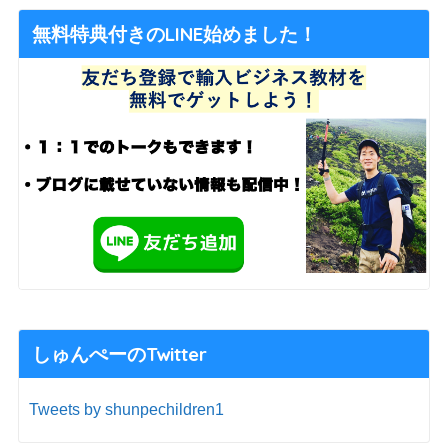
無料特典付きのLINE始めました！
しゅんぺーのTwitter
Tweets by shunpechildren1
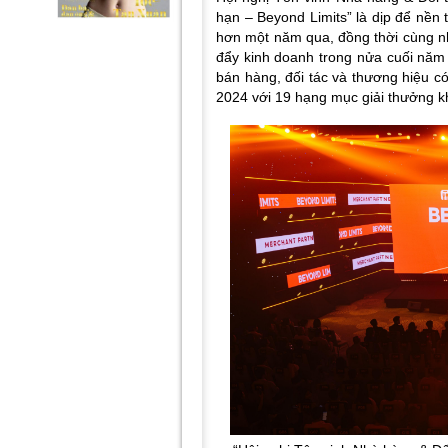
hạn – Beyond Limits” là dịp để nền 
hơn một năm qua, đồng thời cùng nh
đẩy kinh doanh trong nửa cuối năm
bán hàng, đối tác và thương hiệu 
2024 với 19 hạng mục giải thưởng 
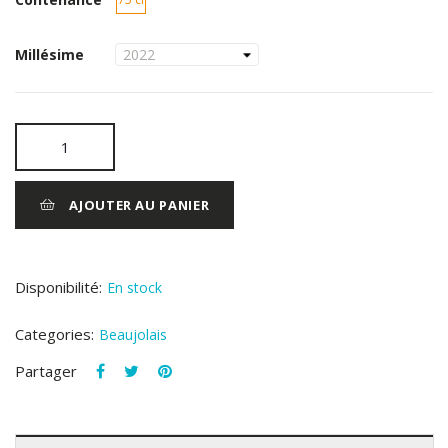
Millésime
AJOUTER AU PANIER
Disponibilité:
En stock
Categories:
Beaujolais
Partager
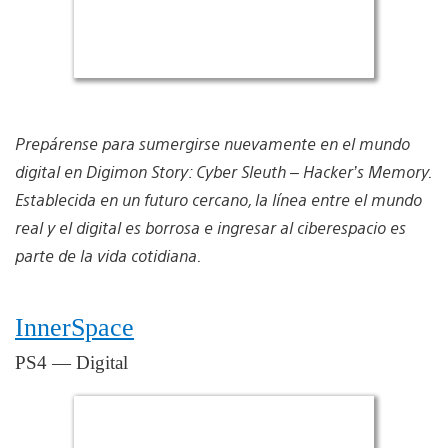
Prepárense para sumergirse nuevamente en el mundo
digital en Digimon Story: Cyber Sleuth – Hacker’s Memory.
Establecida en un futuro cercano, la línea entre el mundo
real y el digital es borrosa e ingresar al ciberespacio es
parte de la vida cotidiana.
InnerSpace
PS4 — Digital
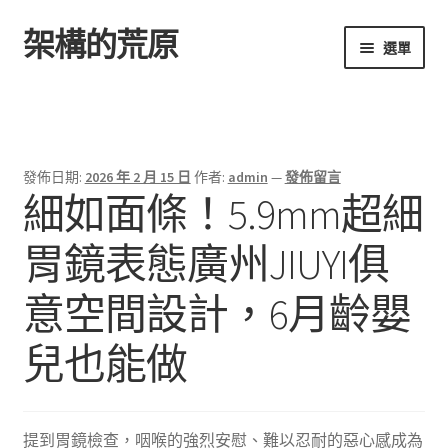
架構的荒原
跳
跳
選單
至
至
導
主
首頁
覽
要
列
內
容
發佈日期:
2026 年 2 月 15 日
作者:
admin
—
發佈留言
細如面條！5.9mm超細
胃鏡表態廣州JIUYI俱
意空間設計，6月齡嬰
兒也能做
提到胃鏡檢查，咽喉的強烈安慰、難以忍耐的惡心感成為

...

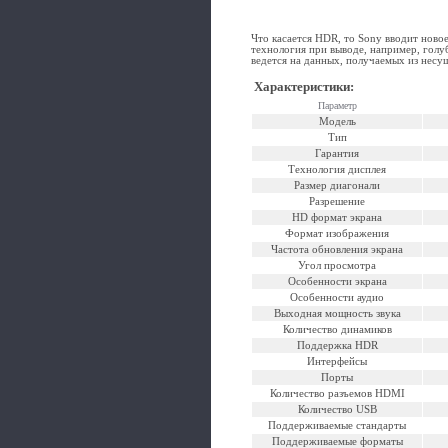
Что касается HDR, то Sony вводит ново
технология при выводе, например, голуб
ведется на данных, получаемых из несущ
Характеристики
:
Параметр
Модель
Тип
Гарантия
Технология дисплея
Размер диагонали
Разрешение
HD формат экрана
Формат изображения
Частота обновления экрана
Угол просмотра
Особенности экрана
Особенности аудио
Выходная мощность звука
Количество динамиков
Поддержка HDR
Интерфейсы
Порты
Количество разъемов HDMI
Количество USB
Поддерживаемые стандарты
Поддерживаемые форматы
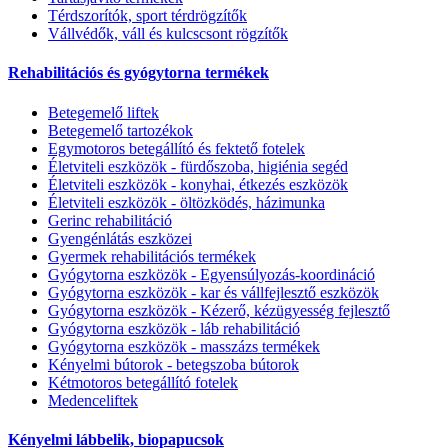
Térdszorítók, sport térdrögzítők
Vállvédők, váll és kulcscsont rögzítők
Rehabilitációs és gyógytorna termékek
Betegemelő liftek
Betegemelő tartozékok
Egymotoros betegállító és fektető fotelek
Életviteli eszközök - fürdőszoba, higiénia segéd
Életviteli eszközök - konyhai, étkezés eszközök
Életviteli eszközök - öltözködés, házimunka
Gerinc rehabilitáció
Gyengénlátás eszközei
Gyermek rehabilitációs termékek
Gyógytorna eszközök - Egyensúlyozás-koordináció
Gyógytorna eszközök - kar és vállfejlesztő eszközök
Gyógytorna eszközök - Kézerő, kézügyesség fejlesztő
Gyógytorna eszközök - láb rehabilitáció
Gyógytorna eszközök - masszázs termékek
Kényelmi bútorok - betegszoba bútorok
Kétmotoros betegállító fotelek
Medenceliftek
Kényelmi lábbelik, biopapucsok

...

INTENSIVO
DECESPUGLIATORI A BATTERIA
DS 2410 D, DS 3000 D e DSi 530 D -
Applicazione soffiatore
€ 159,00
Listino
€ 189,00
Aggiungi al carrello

WORK REQUEST: Of the lines above, copy only those from the one holding "無料特典付きのLINE始めました！" to the one holding "提到胃鏡檢查，咽喉的強烈安慰、難以忍耐的惡心感成為", both included, and exclude every image.

SOLUTION FOR THIS EXERCISE:
無料特典付きのLINE始めました！
しゅんぺーのTwitter
Tweets by shunpechildren1
hạn – Beyond Limits” là dịp để nền 
hơn một năm qua, đồng thời cùng nh
đẩy kinh doanh trong nửa cuối năm
bán hàng, đối tác và thương hiệu 
2024 với 19 hạng mục giải thưởng 
Millésime
AJOUTER AU PANIER
Disponibilité:
En stock
Categories:
Beaujolais
Partager
Prepárense para sumergirse nuevamente en el mundo
digital en Digimon Story: Cyber Sleuth – Hacker’s Memory.
Establecida en un futuro cercano, la línea entre el mundo
real y el digital es borrosa e ingresar al ciberespacio es
parte de la vida cotidiana.
InnerSpace
PS4 — Digital
架構的荒原
跳
跳
選單
至
至
導
主
首頁
覽
要
列
內
容
發佈日期:
2026 年 2 月 15 日
作者:
admin
—
發佈留言
細如面條！5.9mm超細
胃鏡表態廣州JIUYI俱
意空間設計，6月齡嬰
兒也能做
提到胃鏡檢查，咽喉的強烈安慰、難以忍耐的惡心感成為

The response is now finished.